The Chicago Board Options Exchange Market Volatility Index (the “VIX”) is often referred to in the financial press as the *fear index. *Even casual observers of the VIX will notice that it increases (sometimes substantially) during times of extreme uncertainty and has a strong negative relationship with the overall market — the VIX increases when the overall market decreases.

The past few months I have been getting acquainted with R, a programming environment for statistical computing and graphics. It also has a robust collection of user-written packages, including many related to algorithmic trading. It is open source and used by a large number of amateur and professional traders.

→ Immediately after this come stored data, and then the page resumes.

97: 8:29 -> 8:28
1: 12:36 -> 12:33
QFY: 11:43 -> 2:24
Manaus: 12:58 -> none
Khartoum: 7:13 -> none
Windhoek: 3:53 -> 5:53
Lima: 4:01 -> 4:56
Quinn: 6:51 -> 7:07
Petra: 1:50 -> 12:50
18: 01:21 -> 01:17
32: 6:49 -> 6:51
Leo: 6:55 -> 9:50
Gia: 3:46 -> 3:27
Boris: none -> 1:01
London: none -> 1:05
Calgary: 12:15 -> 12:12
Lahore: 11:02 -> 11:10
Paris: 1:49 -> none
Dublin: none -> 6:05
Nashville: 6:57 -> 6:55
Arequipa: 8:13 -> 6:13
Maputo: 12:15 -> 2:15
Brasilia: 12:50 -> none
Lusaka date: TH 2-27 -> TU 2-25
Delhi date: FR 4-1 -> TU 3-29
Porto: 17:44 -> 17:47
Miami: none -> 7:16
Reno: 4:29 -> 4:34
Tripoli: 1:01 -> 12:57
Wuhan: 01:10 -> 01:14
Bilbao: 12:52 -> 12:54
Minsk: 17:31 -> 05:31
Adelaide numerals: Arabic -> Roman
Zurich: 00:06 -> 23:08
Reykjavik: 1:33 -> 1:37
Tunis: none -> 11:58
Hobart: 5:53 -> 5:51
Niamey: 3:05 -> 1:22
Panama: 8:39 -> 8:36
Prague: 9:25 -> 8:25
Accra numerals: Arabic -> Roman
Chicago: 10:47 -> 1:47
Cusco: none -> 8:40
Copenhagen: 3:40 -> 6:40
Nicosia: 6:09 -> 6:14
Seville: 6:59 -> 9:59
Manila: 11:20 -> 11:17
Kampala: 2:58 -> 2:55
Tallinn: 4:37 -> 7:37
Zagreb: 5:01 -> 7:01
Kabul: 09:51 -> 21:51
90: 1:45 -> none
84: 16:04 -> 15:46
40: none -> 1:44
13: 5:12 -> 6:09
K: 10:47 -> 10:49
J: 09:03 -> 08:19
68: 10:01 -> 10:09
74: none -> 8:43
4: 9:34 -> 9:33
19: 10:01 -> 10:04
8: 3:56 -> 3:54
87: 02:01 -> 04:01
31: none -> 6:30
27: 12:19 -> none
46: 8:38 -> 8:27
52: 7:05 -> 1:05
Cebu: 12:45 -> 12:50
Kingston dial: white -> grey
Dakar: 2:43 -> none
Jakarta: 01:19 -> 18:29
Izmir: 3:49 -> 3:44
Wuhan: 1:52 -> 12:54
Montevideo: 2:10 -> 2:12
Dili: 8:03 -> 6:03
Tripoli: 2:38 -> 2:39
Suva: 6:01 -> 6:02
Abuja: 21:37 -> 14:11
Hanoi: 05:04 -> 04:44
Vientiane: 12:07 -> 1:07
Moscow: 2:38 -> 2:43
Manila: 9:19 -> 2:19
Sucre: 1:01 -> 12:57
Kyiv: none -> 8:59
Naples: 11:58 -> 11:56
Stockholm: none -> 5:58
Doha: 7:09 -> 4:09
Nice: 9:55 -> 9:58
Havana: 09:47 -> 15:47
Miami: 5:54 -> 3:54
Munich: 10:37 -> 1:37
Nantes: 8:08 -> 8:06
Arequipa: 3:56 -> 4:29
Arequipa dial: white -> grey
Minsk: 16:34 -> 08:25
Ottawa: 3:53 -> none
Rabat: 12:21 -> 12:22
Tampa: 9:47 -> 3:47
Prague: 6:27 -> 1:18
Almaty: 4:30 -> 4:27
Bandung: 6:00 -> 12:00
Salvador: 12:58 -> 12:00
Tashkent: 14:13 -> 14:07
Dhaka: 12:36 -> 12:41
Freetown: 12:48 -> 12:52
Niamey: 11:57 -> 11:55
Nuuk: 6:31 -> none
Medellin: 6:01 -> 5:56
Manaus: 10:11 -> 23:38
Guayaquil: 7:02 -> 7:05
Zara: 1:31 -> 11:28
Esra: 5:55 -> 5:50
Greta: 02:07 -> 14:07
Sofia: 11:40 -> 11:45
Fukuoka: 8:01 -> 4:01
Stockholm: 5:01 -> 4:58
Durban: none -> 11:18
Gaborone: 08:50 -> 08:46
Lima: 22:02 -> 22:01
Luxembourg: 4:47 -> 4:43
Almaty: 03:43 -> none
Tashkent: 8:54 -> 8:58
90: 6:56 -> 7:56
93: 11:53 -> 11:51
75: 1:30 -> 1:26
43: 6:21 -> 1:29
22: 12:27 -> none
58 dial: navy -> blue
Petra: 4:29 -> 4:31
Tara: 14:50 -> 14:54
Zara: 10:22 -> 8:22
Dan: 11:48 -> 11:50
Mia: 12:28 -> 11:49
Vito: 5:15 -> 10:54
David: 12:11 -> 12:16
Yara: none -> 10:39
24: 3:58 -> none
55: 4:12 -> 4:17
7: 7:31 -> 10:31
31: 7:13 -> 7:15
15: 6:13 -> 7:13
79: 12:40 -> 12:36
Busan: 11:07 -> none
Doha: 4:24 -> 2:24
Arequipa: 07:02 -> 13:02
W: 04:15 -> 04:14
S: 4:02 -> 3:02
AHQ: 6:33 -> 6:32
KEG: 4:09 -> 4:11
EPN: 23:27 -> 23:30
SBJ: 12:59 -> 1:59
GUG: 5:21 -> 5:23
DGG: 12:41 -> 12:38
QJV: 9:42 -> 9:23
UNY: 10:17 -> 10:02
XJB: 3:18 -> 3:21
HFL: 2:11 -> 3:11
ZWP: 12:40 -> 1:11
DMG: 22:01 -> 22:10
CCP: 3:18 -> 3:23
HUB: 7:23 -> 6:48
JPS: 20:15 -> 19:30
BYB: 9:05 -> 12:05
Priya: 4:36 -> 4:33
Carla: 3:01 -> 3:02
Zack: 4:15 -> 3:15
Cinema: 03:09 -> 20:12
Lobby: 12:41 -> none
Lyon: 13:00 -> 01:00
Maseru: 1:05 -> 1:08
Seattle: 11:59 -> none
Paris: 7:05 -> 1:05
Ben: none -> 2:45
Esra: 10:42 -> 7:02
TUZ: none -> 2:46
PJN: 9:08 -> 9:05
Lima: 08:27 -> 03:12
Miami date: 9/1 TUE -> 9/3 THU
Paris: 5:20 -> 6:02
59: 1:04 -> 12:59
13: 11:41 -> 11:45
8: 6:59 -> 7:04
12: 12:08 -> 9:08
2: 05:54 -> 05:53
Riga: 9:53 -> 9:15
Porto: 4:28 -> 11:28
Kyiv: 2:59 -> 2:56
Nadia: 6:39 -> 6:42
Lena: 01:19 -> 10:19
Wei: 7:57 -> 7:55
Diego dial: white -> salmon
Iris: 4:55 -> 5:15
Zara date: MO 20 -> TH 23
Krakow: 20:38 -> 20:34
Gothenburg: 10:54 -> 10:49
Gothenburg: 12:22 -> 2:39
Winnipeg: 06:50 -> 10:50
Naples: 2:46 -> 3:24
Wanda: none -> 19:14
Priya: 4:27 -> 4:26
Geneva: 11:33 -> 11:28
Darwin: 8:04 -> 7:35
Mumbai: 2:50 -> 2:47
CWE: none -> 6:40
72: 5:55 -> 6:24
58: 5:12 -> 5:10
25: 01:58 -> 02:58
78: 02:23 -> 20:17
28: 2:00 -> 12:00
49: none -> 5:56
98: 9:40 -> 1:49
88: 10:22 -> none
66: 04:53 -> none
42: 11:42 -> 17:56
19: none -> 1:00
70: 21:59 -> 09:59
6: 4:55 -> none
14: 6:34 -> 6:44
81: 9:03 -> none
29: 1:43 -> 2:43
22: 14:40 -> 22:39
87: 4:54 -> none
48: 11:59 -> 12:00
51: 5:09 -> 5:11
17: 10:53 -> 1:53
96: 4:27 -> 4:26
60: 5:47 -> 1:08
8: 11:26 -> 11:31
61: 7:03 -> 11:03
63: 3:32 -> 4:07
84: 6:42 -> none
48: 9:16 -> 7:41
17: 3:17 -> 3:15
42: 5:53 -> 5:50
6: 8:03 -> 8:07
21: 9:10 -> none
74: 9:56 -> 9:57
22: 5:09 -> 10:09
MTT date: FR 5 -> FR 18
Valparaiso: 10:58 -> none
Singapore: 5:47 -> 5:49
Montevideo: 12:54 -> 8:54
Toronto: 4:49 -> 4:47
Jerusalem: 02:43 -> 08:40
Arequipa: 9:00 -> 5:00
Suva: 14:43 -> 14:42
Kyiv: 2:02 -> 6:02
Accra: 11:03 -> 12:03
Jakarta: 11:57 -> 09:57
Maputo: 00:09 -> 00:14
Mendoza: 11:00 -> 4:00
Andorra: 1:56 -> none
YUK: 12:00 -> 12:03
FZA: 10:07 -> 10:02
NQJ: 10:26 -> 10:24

Some readers may be interested in my personal background. My day job involves data analysis, modeling, and regression analysis using SAS and Stata (also programming environments for statistical computing). I come from an econometrics background (working under the guidance of economists), and this is the approach that I hope to take with my pathetic attempts at algorithmic trading. Progress on learning R has been slower than I expected due to a heavy workload at my day job and because I have started studying for the CFA Level 2 exam.

Algorithmic trading is a term so broad that it may be helpful for me to define the scope of what I am hoping to accomplish. I am interested in identifying predictive indicators and building models to generate buy and sell decisions using end-of-day data with holding periods of several days to months or longer. This definition is important because algorithmic trading can refer to a number of things. A number of algorithms are focused on best execution (VWAP, for example). These algorithms seek to find the best price when a fund wishes to purchase or sell a large block of shares where the actual buying or selling will move the market. On the other hand, there are a number of algorithms that are designed to sniff out when a big player wishes to move a lot of shares — these algorithms are in constant battle with the best execution algorithms. Other algorithms are focused on exploiting small inefficiencies in market microstructure. These algorithms can involve analysis of each individual tick of data (each tick being the smallest possible increment a security’s price can move) and analysis of the limit order book. Most algorithms also have a degree of automation which involves interfacing with a broker’s API or through some other fashion.

It is worth noting that I intend to trade manually on any buy or sell signals that my models generate. In this sense I can keep a discretionary component in my trading and focus on trading strategy instead of a broker’s API.

**The Data**

As this is my initial foray into the world of algorithmic trading and R, this post explores some of the most basic functionality of R using end of day prices of VIX and SPY, an ETF that tracks the S&P 500. I use SPY instead of the actual S&P 500 index to preserve the applicability of any signals the model generates. SPY is a trade-able security while the S&P 500 is not. Nonetheless, I use the terms SPY and the S&P 500 interchangeably throughout this post and my code.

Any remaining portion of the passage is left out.